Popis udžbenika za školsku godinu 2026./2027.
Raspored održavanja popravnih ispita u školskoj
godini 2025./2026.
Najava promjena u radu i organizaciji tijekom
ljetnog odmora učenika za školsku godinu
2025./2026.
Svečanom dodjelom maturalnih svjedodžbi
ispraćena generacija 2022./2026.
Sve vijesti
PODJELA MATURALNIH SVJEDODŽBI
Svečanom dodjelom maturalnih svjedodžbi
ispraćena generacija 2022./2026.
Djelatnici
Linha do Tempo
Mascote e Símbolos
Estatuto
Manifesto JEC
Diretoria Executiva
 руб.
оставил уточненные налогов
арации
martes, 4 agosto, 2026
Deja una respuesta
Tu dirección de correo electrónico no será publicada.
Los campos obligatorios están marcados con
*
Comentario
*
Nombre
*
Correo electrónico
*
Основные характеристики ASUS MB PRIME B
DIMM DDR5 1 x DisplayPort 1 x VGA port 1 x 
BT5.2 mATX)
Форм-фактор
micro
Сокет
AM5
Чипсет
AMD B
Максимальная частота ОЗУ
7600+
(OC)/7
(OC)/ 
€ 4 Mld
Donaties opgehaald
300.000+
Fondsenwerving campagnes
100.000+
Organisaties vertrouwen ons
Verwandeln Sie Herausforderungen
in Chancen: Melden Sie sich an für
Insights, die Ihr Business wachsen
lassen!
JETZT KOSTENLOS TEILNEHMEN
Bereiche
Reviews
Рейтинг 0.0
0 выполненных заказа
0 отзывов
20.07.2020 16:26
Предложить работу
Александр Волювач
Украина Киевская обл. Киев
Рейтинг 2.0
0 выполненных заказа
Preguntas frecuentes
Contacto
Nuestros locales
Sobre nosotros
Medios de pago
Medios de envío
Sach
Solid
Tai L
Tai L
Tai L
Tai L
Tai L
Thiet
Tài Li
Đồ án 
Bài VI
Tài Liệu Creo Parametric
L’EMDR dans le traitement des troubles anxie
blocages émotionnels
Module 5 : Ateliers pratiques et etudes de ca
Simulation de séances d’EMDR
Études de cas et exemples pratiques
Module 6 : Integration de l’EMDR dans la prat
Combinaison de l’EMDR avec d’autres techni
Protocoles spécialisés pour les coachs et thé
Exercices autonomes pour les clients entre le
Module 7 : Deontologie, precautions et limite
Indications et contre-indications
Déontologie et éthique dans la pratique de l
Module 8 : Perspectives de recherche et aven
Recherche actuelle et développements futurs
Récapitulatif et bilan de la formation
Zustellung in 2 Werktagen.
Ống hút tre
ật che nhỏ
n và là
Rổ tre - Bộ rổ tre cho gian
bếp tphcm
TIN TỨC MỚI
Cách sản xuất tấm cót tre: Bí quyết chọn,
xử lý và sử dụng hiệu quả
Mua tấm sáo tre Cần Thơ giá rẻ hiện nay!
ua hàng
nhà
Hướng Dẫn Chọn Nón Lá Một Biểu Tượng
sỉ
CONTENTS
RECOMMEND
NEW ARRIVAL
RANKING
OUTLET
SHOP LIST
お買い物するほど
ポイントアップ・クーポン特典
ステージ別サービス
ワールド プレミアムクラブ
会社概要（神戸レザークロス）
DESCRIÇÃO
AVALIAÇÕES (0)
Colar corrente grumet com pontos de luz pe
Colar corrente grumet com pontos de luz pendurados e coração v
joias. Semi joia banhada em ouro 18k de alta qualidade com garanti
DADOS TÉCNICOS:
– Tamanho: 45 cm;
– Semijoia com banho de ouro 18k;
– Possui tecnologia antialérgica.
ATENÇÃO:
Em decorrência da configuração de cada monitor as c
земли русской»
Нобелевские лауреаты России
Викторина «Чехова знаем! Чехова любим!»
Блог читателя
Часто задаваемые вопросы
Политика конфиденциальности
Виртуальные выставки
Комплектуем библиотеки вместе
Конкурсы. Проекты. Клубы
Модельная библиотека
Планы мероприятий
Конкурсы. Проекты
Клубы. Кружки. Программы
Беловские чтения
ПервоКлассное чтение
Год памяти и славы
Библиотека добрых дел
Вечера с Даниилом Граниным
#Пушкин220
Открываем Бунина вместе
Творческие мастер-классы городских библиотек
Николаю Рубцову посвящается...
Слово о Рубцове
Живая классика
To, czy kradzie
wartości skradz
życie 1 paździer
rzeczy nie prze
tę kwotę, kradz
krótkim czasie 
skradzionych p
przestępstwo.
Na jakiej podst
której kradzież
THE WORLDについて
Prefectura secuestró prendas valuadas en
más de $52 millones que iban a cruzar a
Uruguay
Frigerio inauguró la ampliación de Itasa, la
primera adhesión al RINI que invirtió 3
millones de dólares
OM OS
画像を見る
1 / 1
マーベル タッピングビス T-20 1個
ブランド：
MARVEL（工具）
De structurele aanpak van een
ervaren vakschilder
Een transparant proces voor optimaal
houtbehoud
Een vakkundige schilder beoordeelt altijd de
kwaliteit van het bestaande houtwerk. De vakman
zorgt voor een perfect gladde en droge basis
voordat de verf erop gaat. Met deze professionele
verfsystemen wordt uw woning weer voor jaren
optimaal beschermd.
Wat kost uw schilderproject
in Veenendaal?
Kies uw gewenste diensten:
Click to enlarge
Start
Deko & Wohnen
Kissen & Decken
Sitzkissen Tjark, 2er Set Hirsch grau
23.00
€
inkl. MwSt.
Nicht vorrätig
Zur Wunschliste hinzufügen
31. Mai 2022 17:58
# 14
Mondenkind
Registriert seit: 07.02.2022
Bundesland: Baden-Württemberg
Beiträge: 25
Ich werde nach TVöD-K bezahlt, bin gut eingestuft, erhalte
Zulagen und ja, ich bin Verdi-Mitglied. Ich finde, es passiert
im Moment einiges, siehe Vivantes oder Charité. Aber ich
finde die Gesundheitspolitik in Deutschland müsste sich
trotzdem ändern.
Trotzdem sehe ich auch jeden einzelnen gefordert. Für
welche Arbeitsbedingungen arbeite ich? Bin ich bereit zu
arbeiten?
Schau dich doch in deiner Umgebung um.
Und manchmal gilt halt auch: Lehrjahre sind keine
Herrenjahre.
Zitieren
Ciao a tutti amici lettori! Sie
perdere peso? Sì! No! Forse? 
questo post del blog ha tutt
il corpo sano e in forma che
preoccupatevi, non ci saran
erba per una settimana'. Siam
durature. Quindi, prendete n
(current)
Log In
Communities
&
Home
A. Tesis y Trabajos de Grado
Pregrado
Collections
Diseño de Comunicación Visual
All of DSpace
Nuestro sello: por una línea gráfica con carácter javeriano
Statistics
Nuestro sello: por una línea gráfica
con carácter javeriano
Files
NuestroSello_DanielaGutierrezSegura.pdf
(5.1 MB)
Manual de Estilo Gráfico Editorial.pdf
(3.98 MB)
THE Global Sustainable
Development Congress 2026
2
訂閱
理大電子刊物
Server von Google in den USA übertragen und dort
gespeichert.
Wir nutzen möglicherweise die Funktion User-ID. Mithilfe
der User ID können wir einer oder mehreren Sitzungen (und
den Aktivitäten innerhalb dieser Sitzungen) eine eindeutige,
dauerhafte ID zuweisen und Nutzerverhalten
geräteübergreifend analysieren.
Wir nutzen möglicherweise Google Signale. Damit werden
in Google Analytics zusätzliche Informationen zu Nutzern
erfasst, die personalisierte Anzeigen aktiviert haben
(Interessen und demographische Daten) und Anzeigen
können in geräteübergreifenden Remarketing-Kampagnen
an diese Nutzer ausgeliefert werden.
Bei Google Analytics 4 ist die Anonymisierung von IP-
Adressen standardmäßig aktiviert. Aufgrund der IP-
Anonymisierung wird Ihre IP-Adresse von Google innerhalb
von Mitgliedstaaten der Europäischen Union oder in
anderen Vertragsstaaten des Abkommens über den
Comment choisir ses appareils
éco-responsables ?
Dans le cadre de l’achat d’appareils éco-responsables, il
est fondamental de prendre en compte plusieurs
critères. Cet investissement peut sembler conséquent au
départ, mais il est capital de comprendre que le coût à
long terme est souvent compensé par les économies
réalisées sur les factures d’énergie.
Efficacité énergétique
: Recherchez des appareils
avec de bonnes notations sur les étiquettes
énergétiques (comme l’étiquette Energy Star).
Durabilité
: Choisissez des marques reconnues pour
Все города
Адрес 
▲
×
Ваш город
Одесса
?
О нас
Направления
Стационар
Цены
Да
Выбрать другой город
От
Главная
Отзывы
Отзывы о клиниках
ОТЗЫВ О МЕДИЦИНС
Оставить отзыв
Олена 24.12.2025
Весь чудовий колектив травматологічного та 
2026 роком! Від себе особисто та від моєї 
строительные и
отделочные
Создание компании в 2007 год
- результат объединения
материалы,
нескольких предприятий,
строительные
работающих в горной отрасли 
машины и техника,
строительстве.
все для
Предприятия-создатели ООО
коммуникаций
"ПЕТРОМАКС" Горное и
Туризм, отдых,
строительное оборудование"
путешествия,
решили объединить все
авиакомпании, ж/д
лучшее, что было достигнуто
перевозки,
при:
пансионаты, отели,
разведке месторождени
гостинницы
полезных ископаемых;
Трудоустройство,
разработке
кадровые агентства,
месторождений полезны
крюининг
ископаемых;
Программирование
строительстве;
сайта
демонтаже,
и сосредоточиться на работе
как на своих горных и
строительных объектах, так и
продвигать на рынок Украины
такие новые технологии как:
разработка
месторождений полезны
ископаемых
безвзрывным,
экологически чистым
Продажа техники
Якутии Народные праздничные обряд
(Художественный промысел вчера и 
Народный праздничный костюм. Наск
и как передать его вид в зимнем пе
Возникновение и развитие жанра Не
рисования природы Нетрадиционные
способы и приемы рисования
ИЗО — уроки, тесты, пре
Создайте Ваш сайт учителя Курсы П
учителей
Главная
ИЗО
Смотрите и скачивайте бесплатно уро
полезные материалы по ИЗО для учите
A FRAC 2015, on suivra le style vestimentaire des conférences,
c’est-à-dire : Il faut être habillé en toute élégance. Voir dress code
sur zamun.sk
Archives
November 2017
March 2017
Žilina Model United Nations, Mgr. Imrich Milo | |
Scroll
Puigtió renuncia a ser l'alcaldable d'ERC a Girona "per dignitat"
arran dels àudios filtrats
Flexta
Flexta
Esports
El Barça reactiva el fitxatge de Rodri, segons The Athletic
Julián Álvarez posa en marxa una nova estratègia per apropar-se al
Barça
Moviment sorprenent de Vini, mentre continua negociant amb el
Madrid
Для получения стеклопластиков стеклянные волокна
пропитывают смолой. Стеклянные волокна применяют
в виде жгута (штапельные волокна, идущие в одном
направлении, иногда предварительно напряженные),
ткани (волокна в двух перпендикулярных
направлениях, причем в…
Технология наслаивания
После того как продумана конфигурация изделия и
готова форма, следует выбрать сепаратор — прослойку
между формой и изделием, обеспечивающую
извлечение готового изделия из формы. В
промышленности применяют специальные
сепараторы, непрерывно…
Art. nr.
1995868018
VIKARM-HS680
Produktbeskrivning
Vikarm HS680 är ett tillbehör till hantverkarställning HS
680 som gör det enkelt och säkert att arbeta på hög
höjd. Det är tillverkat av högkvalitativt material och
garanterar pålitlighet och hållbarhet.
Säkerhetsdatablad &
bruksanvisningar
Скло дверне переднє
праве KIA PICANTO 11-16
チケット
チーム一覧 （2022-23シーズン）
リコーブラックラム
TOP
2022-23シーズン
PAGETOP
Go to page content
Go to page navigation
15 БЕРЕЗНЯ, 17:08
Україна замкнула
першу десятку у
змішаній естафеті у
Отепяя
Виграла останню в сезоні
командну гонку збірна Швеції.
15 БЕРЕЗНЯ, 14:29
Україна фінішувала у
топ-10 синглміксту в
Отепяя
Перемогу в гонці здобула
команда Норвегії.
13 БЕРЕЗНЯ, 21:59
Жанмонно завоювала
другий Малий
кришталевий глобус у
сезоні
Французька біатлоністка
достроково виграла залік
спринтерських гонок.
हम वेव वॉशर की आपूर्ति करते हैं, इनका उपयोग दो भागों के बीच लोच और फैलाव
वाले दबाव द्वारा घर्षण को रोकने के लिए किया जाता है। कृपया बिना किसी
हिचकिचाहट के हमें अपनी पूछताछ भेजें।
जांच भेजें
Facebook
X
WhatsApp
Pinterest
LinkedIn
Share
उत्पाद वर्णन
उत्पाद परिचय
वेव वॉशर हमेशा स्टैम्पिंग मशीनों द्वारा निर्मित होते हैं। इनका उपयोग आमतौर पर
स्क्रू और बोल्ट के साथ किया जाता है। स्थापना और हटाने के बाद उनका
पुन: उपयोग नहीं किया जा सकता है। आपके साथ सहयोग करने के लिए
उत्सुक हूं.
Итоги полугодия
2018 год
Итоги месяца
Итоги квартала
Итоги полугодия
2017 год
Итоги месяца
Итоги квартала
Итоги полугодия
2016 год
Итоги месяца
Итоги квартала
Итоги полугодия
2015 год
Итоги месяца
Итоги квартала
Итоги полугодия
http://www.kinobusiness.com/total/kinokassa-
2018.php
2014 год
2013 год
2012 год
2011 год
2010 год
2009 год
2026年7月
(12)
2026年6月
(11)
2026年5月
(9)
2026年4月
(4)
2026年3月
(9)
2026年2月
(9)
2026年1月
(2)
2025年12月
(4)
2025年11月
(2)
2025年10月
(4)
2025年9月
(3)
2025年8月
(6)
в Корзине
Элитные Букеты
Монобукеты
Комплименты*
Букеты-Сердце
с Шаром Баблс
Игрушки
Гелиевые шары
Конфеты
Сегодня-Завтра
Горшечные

> _Your assignment_
Where a line in the listing above contains "рисования", copy that line.

> _Result of this task_
рисования природы Нетрадиционные
способы и приемы рисования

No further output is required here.